--- EXERCISE INPUT ---

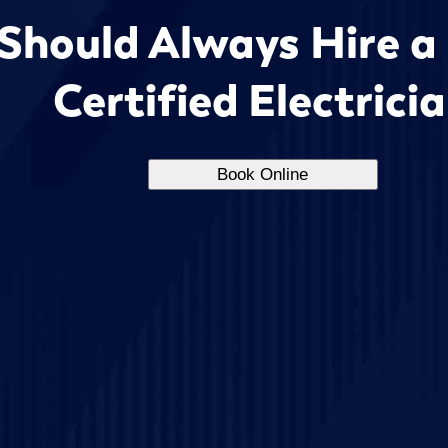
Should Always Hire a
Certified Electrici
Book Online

---
--- EXERCISE INPUT ---

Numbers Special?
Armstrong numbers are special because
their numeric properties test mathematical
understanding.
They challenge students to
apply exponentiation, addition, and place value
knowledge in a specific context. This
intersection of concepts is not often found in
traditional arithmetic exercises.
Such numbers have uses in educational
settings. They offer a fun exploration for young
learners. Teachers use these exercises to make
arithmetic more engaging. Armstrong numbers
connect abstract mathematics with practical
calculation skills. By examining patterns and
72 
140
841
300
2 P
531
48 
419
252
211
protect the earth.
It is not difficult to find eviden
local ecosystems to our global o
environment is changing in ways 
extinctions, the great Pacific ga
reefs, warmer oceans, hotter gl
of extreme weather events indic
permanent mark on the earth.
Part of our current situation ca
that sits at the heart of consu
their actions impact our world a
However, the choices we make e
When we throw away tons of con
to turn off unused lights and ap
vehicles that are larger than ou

---
--- EXERCISE INPUT ---

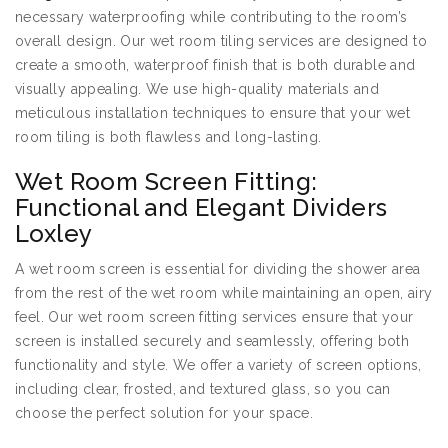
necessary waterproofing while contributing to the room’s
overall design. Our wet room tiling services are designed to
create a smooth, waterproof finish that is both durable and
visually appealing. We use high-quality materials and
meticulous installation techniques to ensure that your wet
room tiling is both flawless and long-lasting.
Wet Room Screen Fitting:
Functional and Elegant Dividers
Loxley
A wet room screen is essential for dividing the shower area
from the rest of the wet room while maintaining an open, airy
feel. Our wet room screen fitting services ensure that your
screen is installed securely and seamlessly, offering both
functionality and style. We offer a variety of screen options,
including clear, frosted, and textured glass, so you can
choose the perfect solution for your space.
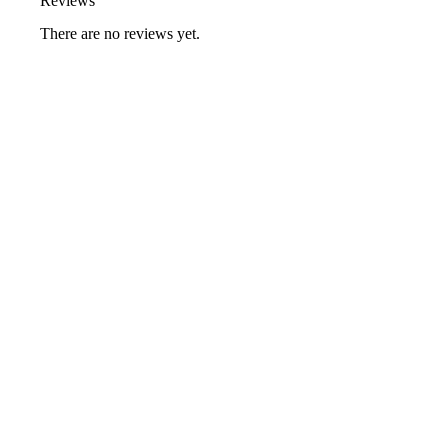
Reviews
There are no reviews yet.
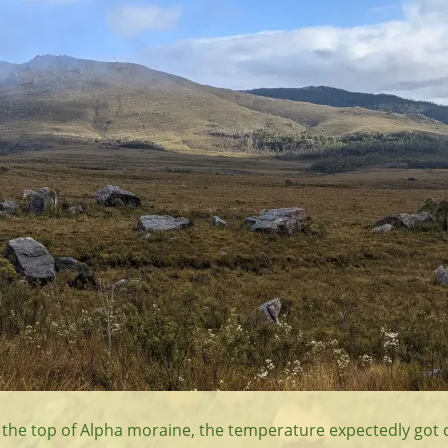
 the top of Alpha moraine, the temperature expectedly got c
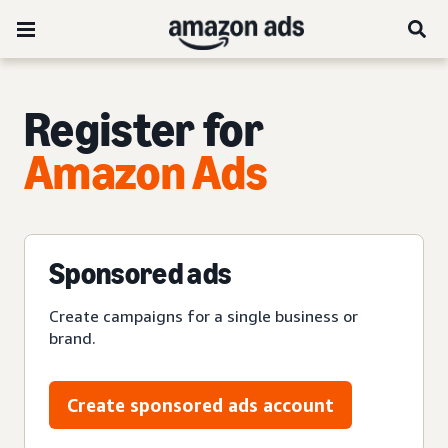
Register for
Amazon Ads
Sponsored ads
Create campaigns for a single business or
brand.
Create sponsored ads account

---

__AIM OF THE TASK__: Beginning at the line above that contains "Should Always Hire a", return each line exactly through the line that contains "Book Online", and no others.

__ANSWER SPACE__:
Should Always Hire a
Certified Electrici
Book Online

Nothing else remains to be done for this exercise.